How to Plant, Grow, and Save Seeds from Peppers

There are five domesticated species of pepper, including the two species that gardeners usually encounter, Capsicum annuum and Capsicum chinese. All species will grow well throughout the United States as long as they receive enough sun, heat, and moisture. When saving seeds from peppers, remember that different species occasionally cross pollinate.


Peppers germinate and grow best when soil temperatures are above 75°F. In most regions of the country, peppers are started indoors and then transplanted out as the weather warms. Sow peppers indoors 6-8 weeks before transplanting. Plant seeds at a depth of ¼” and make sure the soil remains warm throughout the germination period, which can last 14-18 days. Move pepper seedlings outdoors 4-6 weeks after the last frost. Plant seedlings 12-24” apart in the garden in rows at least 12” apart.

Peppers are occasionally susceptible to diseases such as bacterial spot, anthracnose, blossom end rot, sunscald, and pepper mild mottle virus. Prevent disease by rotating crops regularly and not over crowding plants.

Maturity in peppers is indicated by a color change in the fruit. Green peppers are harvested as immature fruits. Most varieties will ripen to yellow, orange, red, brown, or purple when they are fully ripe.

Eating and Storing

Peppers are one of the most versatile culinary crops the home garden can grow. Peppers can be eaten fresh, fried, roasted, stewed, stir fried, pickled, and pureed into soups, dips, and pestos. Peppers, especially thin fleshed varieties, can be braided into a decorative ristra, air dried, and then crushed to make pepper flakes, chili powder, or paprika.
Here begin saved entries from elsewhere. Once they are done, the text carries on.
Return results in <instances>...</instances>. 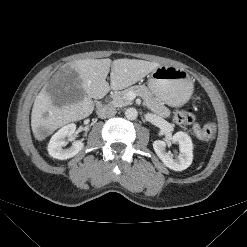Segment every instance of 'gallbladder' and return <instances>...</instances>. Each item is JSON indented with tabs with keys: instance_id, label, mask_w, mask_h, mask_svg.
I'll list each match as a JSON object with an SVG mask.
<instances>
[{
	"instance_id": "obj_1",
	"label": "gallbladder",
	"mask_w": 247,
	"mask_h": 247,
	"mask_svg": "<svg viewBox=\"0 0 247 247\" xmlns=\"http://www.w3.org/2000/svg\"><path fill=\"white\" fill-rule=\"evenodd\" d=\"M80 82L77 72L62 67L49 80L46 92L55 105L70 103L74 101L77 93L82 92L79 88Z\"/></svg>"
}]
</instances>
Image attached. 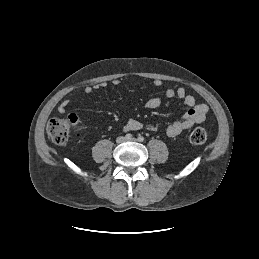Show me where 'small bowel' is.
I'll return each mask as SVG.
<instances>
[{
  "instance_id": "c3829d8e",
  "label": "small bowel",
  "mask_w": 259,
  "mask_h": 259,
  "mask_svg": "<svg viewBox=\"0 0 259 259\" xmlns=\"http://www.w3.org/2000/svg\"><path fill=\"white\" fill-rule=\"evenodd\" d=\"M111 84L114 86H118L120 84V81L118 79H113L111 81ZM153 85L156 88H160L162 87L163 82L159 79H156L154 80ZM106 86H107V82H100L93 86L85 87L83 92L85 94H91L94 90L102 87H106ZM165 96L167 98L177 97L181 99L184 102V104L189 108L188 111L182 117V119L170 124L166 128V134L168 137H171V138L176 137L181 133H183L184 131L192 128L194 125L204 122L206 115L209 111V107L204 103H197L194 96L189 94L185 88L180 87L175 89L173 87H167L165 89ZM68 104H69L68 99L62 101L58 106V111L60 113H65L67 110ZM160 104H161V99L159 97H153L146 102L145 106L148 109H156L160 106ZM143 127H144L143 123L140 122L139 120L130 119L124 126V130L137 131L142 129ZM147 129L151 131H157L158 127L156 125H148Z\"/></svg>"
}]
</instances>
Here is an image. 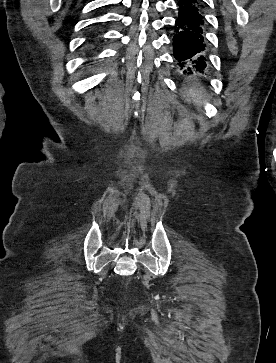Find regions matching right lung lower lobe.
I'll use <instances>...</instances> for the list:
<instances>
[{
    "mask_svg": "<svg viewBox=\"0 0 276 363\" xmlns=\"http://www.w3.org/2000/svg\"><path fill=\"white\" fill-rule=\"evenodd\" d=\"M99 35V33L98 32H95L94 34H92L91 36H90V40H89V43H91V44H95L97 41H98V38H97V36Z\"/></svg>",
    "mask_w": 276,
    "mask_h": 363,
    "instance_id": "obj_1",
    "label": "right lung lower lobe"
}]
</instances>
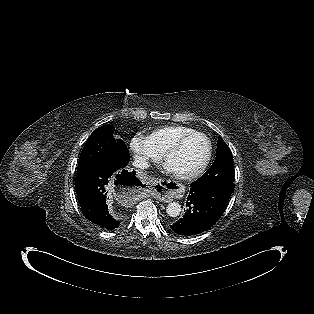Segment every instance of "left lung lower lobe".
Masks as SVG:
<instances>
[{
	"label": "left lung lower lobe",
	"instance_id": "obj_1",
	"mask_svg": "<svg viewBox=\"0 0 314 314\" xmlns=\"http://www.w3.org/2000/svg\"><path fill=\"white\" fill-rule=\"evenodd\" d=\"M234 184H191L184 217L170 225L179 235L208 231L223 215Z\"/></svg>",
	"mask_w": 314,
	"mask_h": 314
}]
</instances>
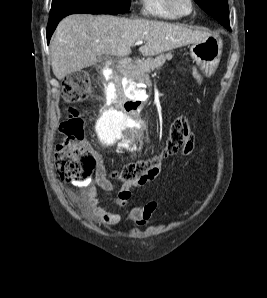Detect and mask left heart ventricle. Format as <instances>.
Returning a JSON list of instances; mask_svg holds the SVG:
<instances>
[{
	"label": "left heart ventricle",
	"mask_w": 267,
	"mask_h": 298,
	"mask_svg": "<svg viewBox=\"0 0 267 298\" xmlns=\"http://www.w3.org/2000/svg\"><path fill=\"white\" fill-rule=\"evenodd\" d=\"M176 8L182 12L187 13L190 10L189 0H174Z\"/></svg>",
	"instance_id": "left-heart-ventricle-1"
}]
</instances>
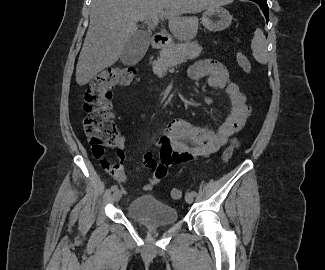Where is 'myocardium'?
<instances>
[{"label": "myocardium", "instance_id": "f54148a6", "mask_svg": "<svg viewBox=\"0 0 325 270\" xmlns=\"http://www.w3.org/2000/svg\"><path fill=\"white\" fill-rule=\"evenodd\" d=\"M218 2L228 1V0H217Z\"/></svg>", "mask_w": 325, "mask_h": 270}]
</instances>
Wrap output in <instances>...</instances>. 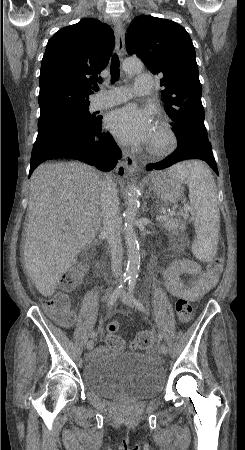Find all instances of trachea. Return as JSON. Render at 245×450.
<instances>
[{
    "mask_svg": "<svg viewBox=\"0 0 245 450\" xmlns=\"http://www.w3.org/2000/svg\"><path fill=\"white\" fill-rule=\"evenodd\" d=\"M110 72H111V82H115L116 80L119 79L120 76V62H119V58L117 54H114L112 56L111 59V67H110ZM94 91H98L99 87L95 86L93 88Z\"/></svg>",
    "mask_w": 245,
    "mask_h": 450,
    "instance_id": "trachea-1",
    "label": "trachea"
}]
</instances>
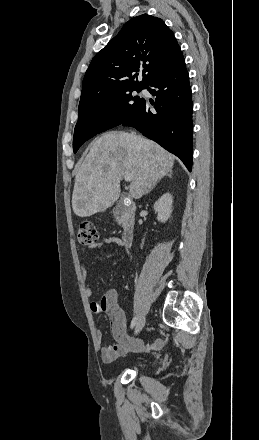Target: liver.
<instances>
[{
  "mask_svg": "<svg viewBox=\"0 0 259 440\" xmlns=\"http://www.w3.org/2000/svg\"><path fill=\"white\" fill-rule=\"evenodd\" d=\"M174 156L160 145L122 131H111L93 140L80 165L72 194V208L89 217L112 206L120 196V181L132 175L129 196L139 199L172 171Z\"/></svg>",
  "mask_w": 259,
  "mask_h": 440,
  "instance_id": "1",
  "label": "liver"
}]
</instances>
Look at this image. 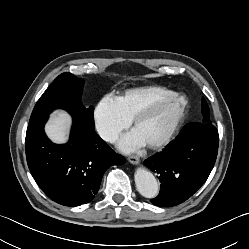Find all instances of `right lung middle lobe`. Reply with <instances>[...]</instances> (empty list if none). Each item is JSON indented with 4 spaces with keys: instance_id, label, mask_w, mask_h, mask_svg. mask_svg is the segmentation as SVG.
<instances>
[{
    "instance_id": "right-lung-middle-lobe-1",
    "label": "right lung middle lobe",
    "mask_w": 249,
    "mask_h": 249,
    "mask_svg": "<svg viewBox=\"0 0 249 249\" xmlns=\"http://www.w3.org/2000/svg\"><path fill=\"white\" fill-rule=\"evenodd\" d=\"M82 87L83 80L73 74L59 75L36 103L29 123L48 116L54 109L61 108L85 126L94 128V107L85 108L82 105Z\"/></svg>"
}]
</instances>
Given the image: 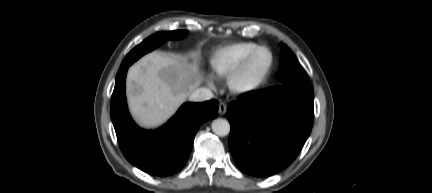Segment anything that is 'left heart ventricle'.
Wrapping results in <instances>:
<instances>
[{"label":"left heart ventricle","instance_id":"b2bd125f","mask_svg":"<svg viewBox=\"0 0 432 193\" xmlns=\"http://www.w3.org/2000/svg\"><path fill=\"white\" fill-rule=\"evenodd\" d=\"M269 62H270V55L268 51L263 50L259 52L250 63L244 75V79L247 81H253L261 77L266 71Z\"/></svg>","mask_w":432,"mask_h":193}]
</instances>
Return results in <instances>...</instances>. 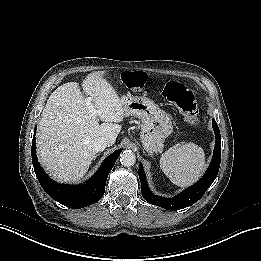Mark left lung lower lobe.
<instances>
[{"mask_svg": "<svg viewBox=\"0 0 261 261\" xmlns=\"http://www.w3.org/2000/svg\"><path fill=\"white\" fill-rule=\"evenodd\" d=\"M212 127L216 135L215 150L212 161L204 176L193 186L183 191L175 198L167 199L154 195L148 188L145 173L142 165H139V178L141 182V193L144 199L153 205L163 207L168 210H179L191 206L198 201L215 180L221 160V136L216 121L212 120Z\"/></svg>", "mask_w": 261, "mask_h": 261, "instance_id": "0a47b994", "label": "left lung lower lobe"}]
</instances>
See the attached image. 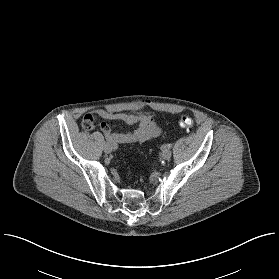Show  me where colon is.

When stored at room temperature, peppers have a shelf life of 1-2 weeks. Preserved peppers, when pickled or stored in oil, can last for many months. Dried peppers will keep almost indefinitely.

Saving Seeds

Pepper is an annual crop. It will complete its full life cycle, including germination, reproduction, and death, in one growing season.

When saving seeds from pepper, separate varieties by 300-1,600 feet or hand pollinate several fruits using blossom bags. A single pepper plant can produce viable seed. However, to maintain a variety’s diversity over time, save seeds from 5-20 pepper plants.
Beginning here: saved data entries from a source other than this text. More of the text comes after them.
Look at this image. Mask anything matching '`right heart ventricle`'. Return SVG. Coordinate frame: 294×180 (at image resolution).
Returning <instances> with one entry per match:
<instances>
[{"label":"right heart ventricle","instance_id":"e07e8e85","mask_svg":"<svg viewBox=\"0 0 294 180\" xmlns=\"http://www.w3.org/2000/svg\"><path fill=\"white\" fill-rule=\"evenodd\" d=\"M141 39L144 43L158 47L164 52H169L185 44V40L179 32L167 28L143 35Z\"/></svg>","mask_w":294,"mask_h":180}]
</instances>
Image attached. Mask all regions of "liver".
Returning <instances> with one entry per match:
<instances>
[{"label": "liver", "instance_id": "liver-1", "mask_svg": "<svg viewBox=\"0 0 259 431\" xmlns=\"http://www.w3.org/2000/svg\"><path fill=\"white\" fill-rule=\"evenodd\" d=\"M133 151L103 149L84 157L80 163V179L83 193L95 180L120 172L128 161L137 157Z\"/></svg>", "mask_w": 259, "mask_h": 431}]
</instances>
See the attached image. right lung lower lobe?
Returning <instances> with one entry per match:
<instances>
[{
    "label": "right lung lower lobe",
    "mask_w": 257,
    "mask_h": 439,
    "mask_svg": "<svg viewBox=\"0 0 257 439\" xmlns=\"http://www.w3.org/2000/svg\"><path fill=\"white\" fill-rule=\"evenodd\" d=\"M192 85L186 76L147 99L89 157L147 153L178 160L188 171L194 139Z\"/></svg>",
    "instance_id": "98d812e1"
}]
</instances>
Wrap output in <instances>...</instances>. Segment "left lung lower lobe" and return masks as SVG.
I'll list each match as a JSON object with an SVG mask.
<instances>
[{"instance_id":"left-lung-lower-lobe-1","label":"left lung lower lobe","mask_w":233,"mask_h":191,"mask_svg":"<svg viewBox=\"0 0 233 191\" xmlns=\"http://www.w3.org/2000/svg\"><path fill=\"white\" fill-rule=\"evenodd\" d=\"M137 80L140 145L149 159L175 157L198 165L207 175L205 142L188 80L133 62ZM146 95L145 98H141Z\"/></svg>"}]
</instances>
Be careful when processing the fruits of hot peppers as the oils and vapors of capsaicin can cause eye, skin, and respiratory irritation. Work in a well-ventilated area and take care to wear protective gloves and a respirator or dust mask to prevent irritation. Avoid touching your eyes or nose as you work. If you handle hot peppers bare-handed, immediately scrub hands with soap and warm water.

To save seeds from peppers, let fruits mature until they begin to soften. Cut around the top of the pepper, and use the stem as a handle to twist out the core. Use the tip of a knife to flick out the seeds. Allow seeds to air-dry on newsprint, coffee filters, or screens for several days. When a test seed ca be cleanly snapped in half, seeds are dry enough for storage. Store seeds in a cool, dry place for up to three years.